WORK TO COMPLETE: How many lines in the data below contain the word "Find"? State only the number.

Stored data:
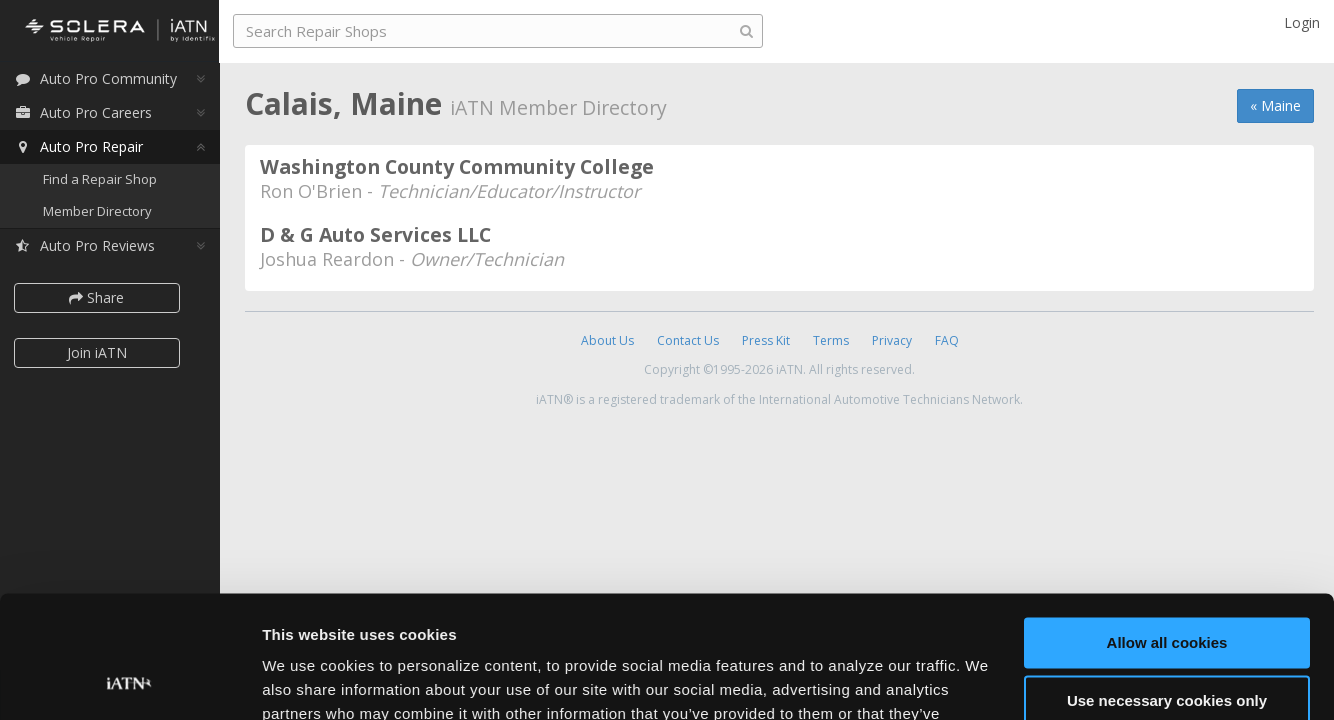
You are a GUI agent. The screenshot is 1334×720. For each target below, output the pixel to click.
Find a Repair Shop (105, 180)
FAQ (947, 340)
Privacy (892, 340)
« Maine (1275, 105)
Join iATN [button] (102, 353)
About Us (607, 340)
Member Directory (102, 212)
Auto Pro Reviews (89, 246)
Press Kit (766, 340)
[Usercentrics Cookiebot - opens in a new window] (129, 681)
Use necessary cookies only (1167, 588)
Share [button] (102, 298)
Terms (831, 340)
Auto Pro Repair (83, 147)
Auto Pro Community (100, 79)
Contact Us (688, 340)
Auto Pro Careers (88, 113)
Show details (308, 680)
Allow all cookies (1167, 530)
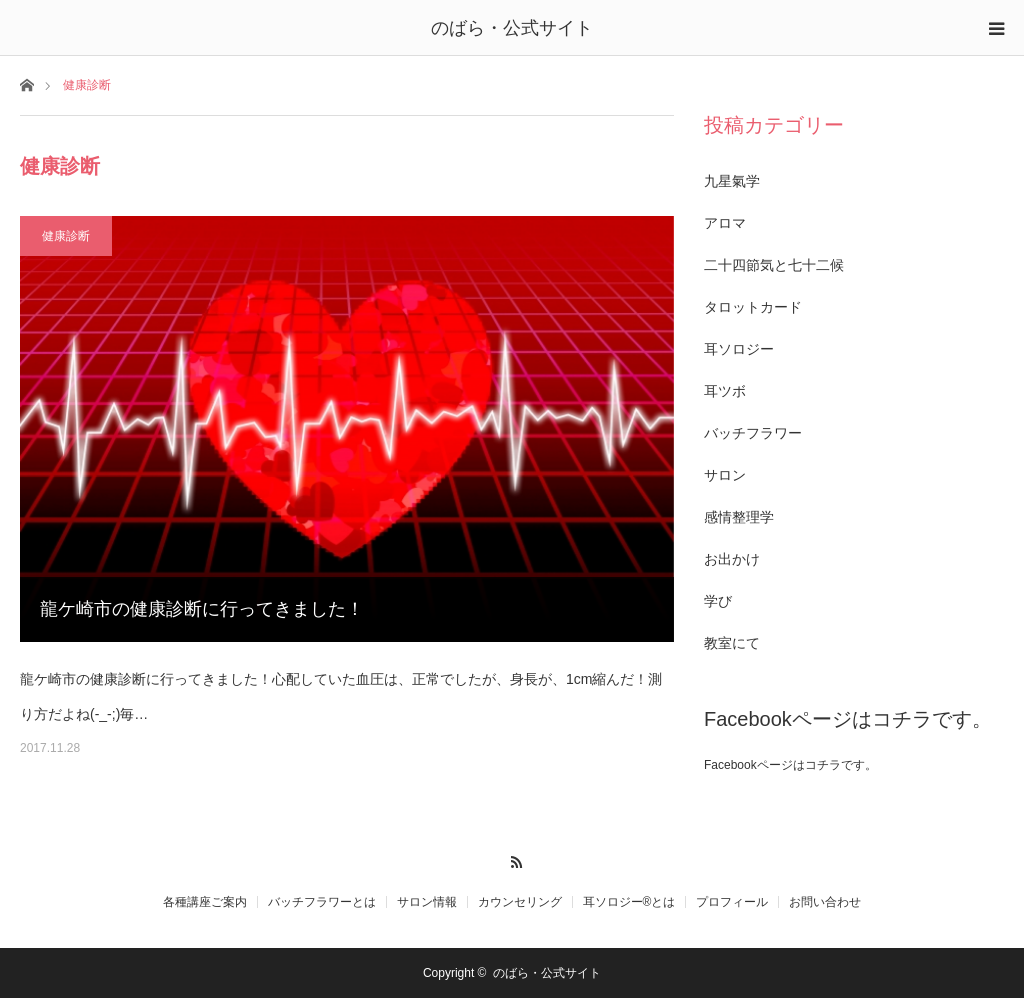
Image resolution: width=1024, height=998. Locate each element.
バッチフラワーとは (322, 902)
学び (718, 601)
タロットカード (753, 307)
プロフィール (732, 902)
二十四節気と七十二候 (774, 265)
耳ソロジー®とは (629, 902)
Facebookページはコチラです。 (848, 719)
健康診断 (66, 236)
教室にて (732, 643)
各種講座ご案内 (205, 902)
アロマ (725, 223)
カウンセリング (520, 902)
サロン (725, 475)
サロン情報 (427, 902)
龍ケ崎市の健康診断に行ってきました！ (202, 609)
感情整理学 (739, 517)
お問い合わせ (825, 902)
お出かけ (732, 559)
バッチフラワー (753, 433)
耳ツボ (725, 391)
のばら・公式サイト (512, 28)
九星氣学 (732, 181)
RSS (512, 859)
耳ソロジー (739, 349)
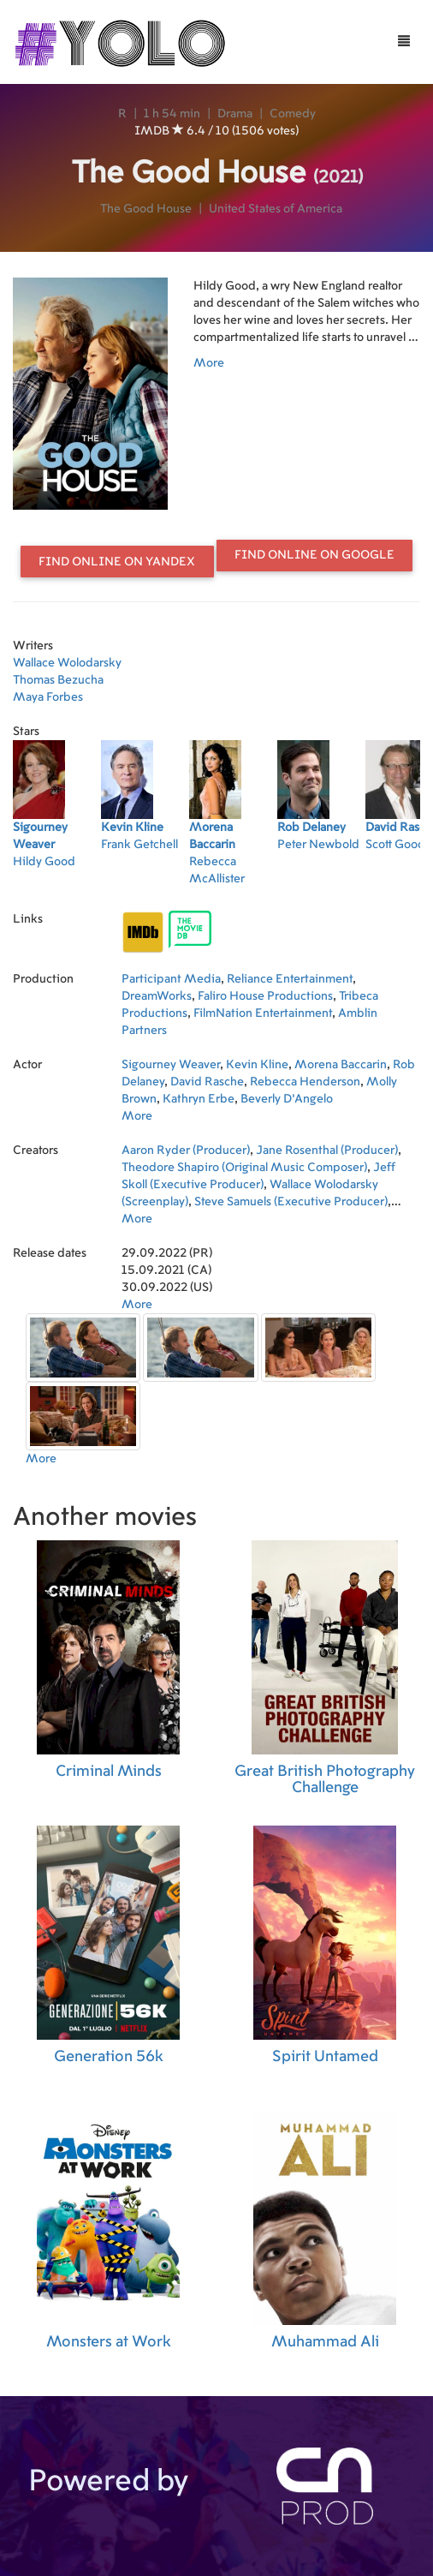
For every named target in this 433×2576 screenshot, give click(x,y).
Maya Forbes (48, 697)
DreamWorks (157, 996)
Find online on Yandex (117, 562)
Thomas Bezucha (58, 680)
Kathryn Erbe (198, 1099)
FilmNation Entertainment (262, 1013)
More (208, 363)
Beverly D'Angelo (286, 1099)
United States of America (275, 209)
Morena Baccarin (340, 1065)
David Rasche (207, 1082)
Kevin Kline (257, 1065)
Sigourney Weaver (171, 1065)
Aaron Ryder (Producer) (186, 1151)
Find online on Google (314, 555)
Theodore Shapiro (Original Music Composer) (244, 1168)
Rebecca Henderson (305, 1082)
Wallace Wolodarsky (67, 663)
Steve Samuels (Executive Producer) (291, 1202)
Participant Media (171, 979)
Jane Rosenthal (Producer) (327, 1151)
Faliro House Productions (265, 996)
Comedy (293, 114)
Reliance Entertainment (290, 979)
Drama (234, 114)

OUTPUT OF THE EXERCISE: 3